▸ The data:
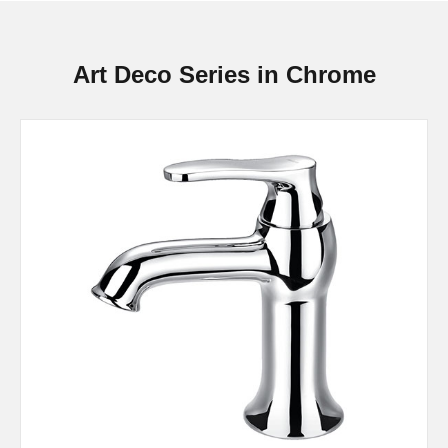
Art Deco Series in Chrome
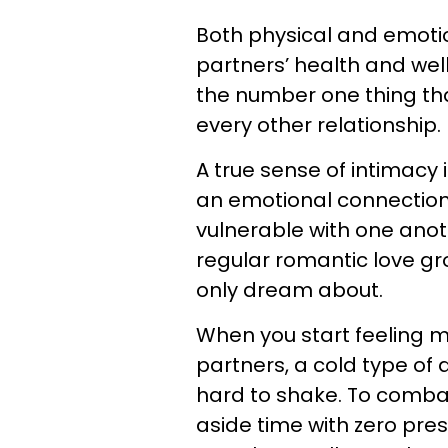
Both physical and emotio
partners’ health and wel
the number one thing th
every other relationship.
A true sense of intimacy 
an emotional connection 
vulnerable with one anoth
regular romantic love g
only dream about.
When you start feeling 
partners, a cold type of
hard to shake. To combat
aside time with zero pre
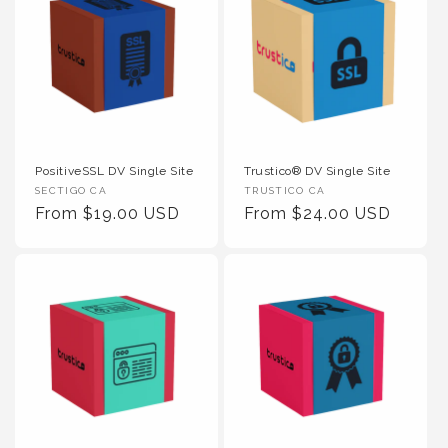
PositiveSSL DV Single Site
Trustico® DV Single Site
Vendor :
Vendor :
SECTIGO CA
TRUSTICO CA
Regular Price
Regular Price
From $19.00 USD
From $24.00 USD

▸ Exercise objective:
Whenever the word "with" appears in a line above, copy that line.

▸ Answer for the task:
vulnerable with one anoth
aside time with zero pre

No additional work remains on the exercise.